-------- DATASET RECORDS
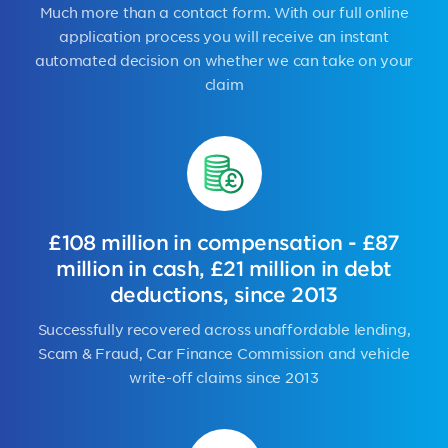
Much more than a contact form. With our full online
application process you will receive an instant
automated decision on whether we can take on your
claim
£108 million in compensation - £87
million in cash, £21 million in debt
deductions, since 2013
Successfully recovered across unaffordable lending,
Scam & Fraud, Car Finance Commission and vehicle
write-off claims since 2013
----------------
_DIRECTIONS FOR THIS TASK_.
The line containing "compensation - £87" and every line after it, through the end of the records, should be repeated exactly and alone.

_THE COMPLETED TASK_.
£108 million in compensation - £87
million in cash, £21 million in debt
deductions, since 2013
Successfully recovered across unaffordable lending,
Scam & Fraud, Car Finance Commission and vehicle
write-off claims since 2013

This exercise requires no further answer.